ASSIGNMENT ▸ Here is a listing; work out how many of its lines contain the word "give", and state only that number.

EXCERPTED RECORDS ▸
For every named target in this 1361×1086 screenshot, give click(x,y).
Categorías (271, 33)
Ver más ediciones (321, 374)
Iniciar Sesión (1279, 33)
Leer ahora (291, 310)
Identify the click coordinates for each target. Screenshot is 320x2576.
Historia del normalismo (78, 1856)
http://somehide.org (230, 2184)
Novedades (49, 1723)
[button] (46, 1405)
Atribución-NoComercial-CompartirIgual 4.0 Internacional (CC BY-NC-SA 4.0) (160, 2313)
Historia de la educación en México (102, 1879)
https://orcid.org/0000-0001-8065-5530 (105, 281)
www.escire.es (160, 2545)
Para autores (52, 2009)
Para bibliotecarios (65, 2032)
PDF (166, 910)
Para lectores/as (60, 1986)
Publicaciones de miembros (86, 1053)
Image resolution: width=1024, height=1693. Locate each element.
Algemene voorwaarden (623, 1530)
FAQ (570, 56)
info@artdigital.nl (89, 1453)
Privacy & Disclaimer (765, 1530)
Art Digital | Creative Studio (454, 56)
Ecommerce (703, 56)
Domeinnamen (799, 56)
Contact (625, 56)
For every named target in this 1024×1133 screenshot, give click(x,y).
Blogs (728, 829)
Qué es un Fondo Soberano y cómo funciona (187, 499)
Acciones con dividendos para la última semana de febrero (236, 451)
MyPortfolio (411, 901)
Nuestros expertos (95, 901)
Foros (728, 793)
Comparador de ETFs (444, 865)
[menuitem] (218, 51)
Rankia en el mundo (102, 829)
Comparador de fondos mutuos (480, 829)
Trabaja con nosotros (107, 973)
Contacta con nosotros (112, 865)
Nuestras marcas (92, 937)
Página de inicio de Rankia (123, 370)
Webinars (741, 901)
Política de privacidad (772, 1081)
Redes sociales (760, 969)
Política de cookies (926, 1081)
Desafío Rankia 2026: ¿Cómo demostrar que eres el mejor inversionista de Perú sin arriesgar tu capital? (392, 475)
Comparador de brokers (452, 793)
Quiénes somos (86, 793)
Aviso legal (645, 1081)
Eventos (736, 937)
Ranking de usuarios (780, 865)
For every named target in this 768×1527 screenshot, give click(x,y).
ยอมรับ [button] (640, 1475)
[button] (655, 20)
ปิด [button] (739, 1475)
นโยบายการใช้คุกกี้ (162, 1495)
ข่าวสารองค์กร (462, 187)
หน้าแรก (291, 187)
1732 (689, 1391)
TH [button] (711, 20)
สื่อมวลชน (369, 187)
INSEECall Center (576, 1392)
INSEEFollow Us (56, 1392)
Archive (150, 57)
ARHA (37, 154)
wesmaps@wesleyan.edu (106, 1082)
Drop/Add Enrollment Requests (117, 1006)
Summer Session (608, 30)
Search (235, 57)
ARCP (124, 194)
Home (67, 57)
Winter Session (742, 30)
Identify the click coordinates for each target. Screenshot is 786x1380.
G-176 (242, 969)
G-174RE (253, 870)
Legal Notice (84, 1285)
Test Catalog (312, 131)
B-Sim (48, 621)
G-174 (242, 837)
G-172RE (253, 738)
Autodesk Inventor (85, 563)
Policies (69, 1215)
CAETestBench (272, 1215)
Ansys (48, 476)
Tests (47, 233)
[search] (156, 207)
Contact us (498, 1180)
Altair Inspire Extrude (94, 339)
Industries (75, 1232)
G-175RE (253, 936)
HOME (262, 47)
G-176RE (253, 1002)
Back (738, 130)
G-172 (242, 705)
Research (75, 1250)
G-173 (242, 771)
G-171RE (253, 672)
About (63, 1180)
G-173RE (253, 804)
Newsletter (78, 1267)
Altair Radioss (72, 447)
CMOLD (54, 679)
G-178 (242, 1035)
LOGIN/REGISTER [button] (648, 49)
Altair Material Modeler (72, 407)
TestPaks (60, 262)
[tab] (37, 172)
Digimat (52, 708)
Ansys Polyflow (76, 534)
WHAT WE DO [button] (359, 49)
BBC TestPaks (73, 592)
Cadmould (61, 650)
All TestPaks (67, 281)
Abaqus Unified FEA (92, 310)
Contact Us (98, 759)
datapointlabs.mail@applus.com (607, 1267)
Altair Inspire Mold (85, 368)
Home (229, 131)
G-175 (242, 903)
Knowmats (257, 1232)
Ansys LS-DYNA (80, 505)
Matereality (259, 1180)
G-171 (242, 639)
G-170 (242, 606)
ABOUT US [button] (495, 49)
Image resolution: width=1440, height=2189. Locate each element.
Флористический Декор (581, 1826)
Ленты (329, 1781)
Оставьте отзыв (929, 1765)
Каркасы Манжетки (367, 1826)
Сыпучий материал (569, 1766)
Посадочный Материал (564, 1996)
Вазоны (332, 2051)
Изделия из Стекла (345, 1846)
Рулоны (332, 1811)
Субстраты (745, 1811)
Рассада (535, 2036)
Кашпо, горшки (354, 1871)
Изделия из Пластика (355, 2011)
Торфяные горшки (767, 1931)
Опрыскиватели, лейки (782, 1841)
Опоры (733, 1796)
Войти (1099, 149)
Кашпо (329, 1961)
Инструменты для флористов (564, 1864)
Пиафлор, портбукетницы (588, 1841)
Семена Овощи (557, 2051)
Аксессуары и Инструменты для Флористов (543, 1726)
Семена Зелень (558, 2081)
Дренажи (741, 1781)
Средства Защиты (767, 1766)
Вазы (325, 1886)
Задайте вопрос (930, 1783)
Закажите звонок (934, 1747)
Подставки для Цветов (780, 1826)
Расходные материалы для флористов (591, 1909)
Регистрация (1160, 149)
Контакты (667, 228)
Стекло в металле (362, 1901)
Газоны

EXERCISE RESPONSE ▸ 3